The CROSS study represents a milestone in the treatment of esophageal cancer and established nCRT as the standard treatment for locally advanced esophageal cancer. The NEOCRTE5010 clinical trial focused on Chinese ESCC patients (4), and showed that preoperative nCRT contributed to tumor downstaging, increased the R0 resection rate, and improved patient prognosis. However, tissue fibrosis caused by concurrent chemoradiotherapy and other side effects could affect perioperative safety, intraoperative dissection and separation, and the blood supply to the esophagogastric anastomosis. This effect may mask or reduce the survival benefits derived from nCRT. Thus, more scholars have begun to explore the use of immunotherapy in the neoadjuvant field of esophageal cancer.

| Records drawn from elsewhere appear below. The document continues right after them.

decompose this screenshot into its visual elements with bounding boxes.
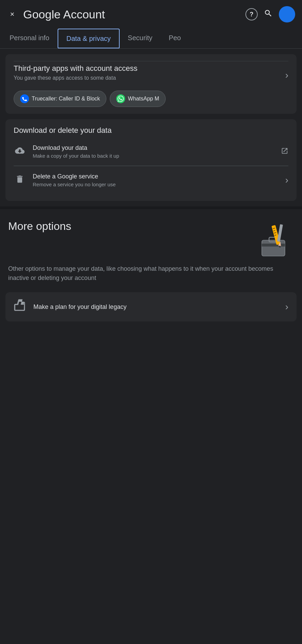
- more-options-header: More options: [8, 220, 294, 257]
- whatsapp-icon: [116, 94, 125, 103]
- close-button[interactable]: ×: [7, 10, 18, 19]
- truecaller-chip[interactable]: Truecaller: Caller ID & Block: [14, 91, 106, 107]
- download-data-item[interactable]: Download your data Make a copy of your d…: [14, 138, 288, 166]
- tab-personal-info[interactable]: Personal info: [1, 29, 58, 48]
- delete-service-left: Delete a Google service Remove a service…: [14, 173, 116, 187]
- download-data-title: Download your data: [33, 144, 119, 152]
- more-options-description: Other options to manage your data, like …: [8, 264, 294, 283]
- app-chips-container: Truecaller: Caller ID & Block WhatsApp M: [14, 91, 288, 107]
- download-data-text: Download your data Make a copy of your d…: [33, 144, 119, 159]
- search-icon[interactable]: [264, 9, 273, 20]
- help-icon[interactable]: ?: [245, 8, 258, 20]
- digital-legacy-left: Make a plan for your digital legacy: [14, 299, 126, 315]
- delete-service-arrow: ›: [285, 175, 288, 186]
- download-delete-title: Download or delete your data: [14, 126, 288, 135]
- hand-icon: [14, 299, 27, 315]
- delete-service-subtitle: Remove a service you no longer use: [33, 182, 116, 187]
- digital-legacy-card[interactable]: Make a plan for your digital legacy ›: [5, 292, 297, 321]
- header: × Google Account ?: [0, 0, 302, 29]
- download-data-left: Download your data Make a copy of your d…: [14, 144, 119, 159]
- tab-data-privacy[interactable]: Data & privacy: [58, 29, 120, 49]
- more-options-illustration: [253, 220, 294, 257]
- whatsapp-label: WhatsApp M: [128, 96, 159, 102]
- main-content: Third-party apps with account access You…: [0, 54, 302, 201]
- top-divider: [14, 61, 288, 61]
- digital-legacy-title: Make a plan for your digital legacy: [33, 303, 126, 311]
- svg-rect-8: [277, 224, 283, 241]
- digital-legacy-arrow: ›: [285, 301, 288, 312]
- header-icons: ?: [245, 6, 295, 22]
- digital-legacy-container: Make a plan for your digital legacy ›: [0, 289, 302, 335]
- more-options-title: More options: [8, 220, 71, 233]
- svg-rect-0: [262, 240, 285, 256]
- truecaller-icon: [20, 94, 29, 103]
- truecaller-label: Truecaller: Caller ID & Block: [32, 96, 100, 102]
- svg-rect-2: [262, 244, 285, 246]
- third-party-arrow: ›: [280, 70, 288, 81]
- tab-security[interactable]: Security: [120, 29, 161, 48]
- delete-service-item[interactable]: Delete a Google service Remove a service…: [14, 166, 288, 194]
- delete-service-title: Delete a Google service: [33, 173, 116, 180]
- download-icon: [14, 146, 26, 158]
- app-title: Google Account: [23, 8, 240, 21]
- download-data-subtitle: Make a copy of your data to back it up: [33, 153, 119, 159]
- avatar[interactable]: [279, 6, 295, 22]
- download-delete-card: Download or delete your data Download yo…: [5, 119, 297, 201]
- more-options-section: More options Other options to manage you…: [0, 209, 302, 289]
- third-party-card: Third-party apps with account access You…: [5, 54, 297, 114]
- trash-icon: [14, 174, 26, 186]
- tab-people[interactable]: Peo: [161, 29, 189, 48]
- third-party-subtitle: You gave these apps access to some data: [14, 75, 137, 81]
- delete-service-text: Delete a Google service Remove a service…: [33, 173, 116, 187]
- external-link-icon: [281, 147, 288, 156]
- whatsapp-chip[interactable]: WhatsApp M: [110, 91, 166, 107]
- third-party-header: Third-party apps with account access You…: [14, 64, 288, 87]
- digital-legacy-text: Make a plan for your digital legacy: [33, 303, 126, 311]
- third-party-title: Third-party apps with account access: [14, 64, 137, 73]
- tabs-bar: Personal info Data & privacy Security Pe…: [0, 29, 302, 49]
- section-separator: [0, 206, 302, 209]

PD-1/PD-L1 inhibitors restore the antitumor activity of T cells by blocking the signaling pathway between PD-1 and PD-L1 (13), and are gradually being used at various stages of tumor progression. The KEYNOTE-181 study compared pembrolizumab monotherapy with chemotherapy in locally advanced or metastatic esophageal cancer (14), and the results showed that pembrolizumab monotherapy significantly improved OS compared to chemotherapy [P=0.004, hazard ratio (HR) =0.64, 95% confidence interval (CI): 0.46–0.90], which established immunotherapy as a second-line treatment in advanced esophageal cancer.
The KEYNOTE-590 study enrolled patients with locally advanced, unresectable, or metastatic esophageal cancer (including adenocarcinoma, squamous cell carcinoma, and Siewert type I adenocarcinoma of the esophagogastric junction) (10), and the results showed that pembrolizumab combined with cisplatin and 5-fluorouracil (the CF regimen) improved PFS compared to chemotherapy (P<0.001, HR =0.65, 95% CI: 0.54–0.70) and significantly reduced the risk of disease progression and death. Thus, pembrolizumab was approved by the FDA in March 2021 for the first-line treatment of locally advanced or metastatic esophageal cancer.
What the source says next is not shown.